Biography

Unh Buryan

Unh Buryan

His real name is unknown to all, it has been forgotten since immemorial time and removed from any history book; his memory was taken away with his death.
Once he was famous for his heroic acts, which saw him engaged in fighting during one of the darkest periods of history, during which mankind put into effect perhaps the biggest genocide of humanity: the Inquisition.
He became a hero after saving thousands of lives, preventing the tormentors to make brutal tortures and killing them mercilessly. His victims bore the signature of his black arrow in the afterlife, planted in front with staggering precision: many saw his shadow, but few were able to see his face.
The authorities listed him as wanted in every corner of Europe. He became a legend, hailed by the people and hated by the powerful clergy.
Unfortunately, it was later captured and deprived of what he loved the most: his children.

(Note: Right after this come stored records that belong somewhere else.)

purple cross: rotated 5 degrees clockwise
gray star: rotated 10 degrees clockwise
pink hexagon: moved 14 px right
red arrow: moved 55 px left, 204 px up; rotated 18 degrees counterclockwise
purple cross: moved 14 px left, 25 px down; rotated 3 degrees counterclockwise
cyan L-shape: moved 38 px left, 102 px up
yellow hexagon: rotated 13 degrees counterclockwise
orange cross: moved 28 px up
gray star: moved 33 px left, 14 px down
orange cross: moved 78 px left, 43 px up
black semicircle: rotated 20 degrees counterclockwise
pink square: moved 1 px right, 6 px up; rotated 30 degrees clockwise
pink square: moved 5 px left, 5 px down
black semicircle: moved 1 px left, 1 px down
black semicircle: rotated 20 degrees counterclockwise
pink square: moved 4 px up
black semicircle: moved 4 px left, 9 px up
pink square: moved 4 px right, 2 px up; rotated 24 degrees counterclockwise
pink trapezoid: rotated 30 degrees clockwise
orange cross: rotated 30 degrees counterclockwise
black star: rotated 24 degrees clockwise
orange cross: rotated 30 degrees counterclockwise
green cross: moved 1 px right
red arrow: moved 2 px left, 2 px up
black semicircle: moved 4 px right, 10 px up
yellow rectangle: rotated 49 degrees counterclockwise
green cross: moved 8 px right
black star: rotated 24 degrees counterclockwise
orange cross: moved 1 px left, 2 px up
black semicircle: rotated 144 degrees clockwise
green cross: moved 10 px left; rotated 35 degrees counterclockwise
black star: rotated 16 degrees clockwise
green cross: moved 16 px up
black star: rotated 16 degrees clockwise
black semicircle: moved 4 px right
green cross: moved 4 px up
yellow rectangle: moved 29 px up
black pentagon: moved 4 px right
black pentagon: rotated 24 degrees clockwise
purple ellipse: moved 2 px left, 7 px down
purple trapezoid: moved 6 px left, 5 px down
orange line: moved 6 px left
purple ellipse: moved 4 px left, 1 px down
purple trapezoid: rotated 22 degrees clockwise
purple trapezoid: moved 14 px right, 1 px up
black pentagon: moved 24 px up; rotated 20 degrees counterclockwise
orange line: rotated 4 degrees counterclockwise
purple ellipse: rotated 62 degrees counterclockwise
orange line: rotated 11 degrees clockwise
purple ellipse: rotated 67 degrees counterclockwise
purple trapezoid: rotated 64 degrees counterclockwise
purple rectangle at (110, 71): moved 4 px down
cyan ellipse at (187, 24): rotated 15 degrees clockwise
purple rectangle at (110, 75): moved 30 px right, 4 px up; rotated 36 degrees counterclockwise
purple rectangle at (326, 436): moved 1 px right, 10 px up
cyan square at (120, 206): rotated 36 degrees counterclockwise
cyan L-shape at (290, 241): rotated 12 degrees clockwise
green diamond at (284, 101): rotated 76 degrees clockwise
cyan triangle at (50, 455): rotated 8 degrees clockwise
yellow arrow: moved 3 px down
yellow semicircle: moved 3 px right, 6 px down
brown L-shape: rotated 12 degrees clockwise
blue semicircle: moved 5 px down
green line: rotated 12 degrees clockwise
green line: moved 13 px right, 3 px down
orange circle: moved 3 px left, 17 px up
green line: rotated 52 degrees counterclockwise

They were tortured mercilessly and murdered in front of his eyes, as he was imprisoned in a hole in the ground for years, until it was burned at the stake, planted upside down on a pole in front of a crowd of followers; they were petrified by anger, but frightened by the possibility of suffering the same fate.
In centuries to come his spirit wandered through the forests, and often you could see its shadow everywhere acts of brutality happened, scaring the perpetrators of such acts and reminding them of the vengeance which awaited them in the realm of the dead.
Pope Paul III called him Unh Buryan.
In the twenty-first century he reincarnated in a mortal body, taking the lead of heavy artillery of the Hell Theater, with the aim of breaking the barriers of indifference and ignorance, and also to torment the long nights of those who were the cause of his pain, until the day they’ll be crushed blow after blow.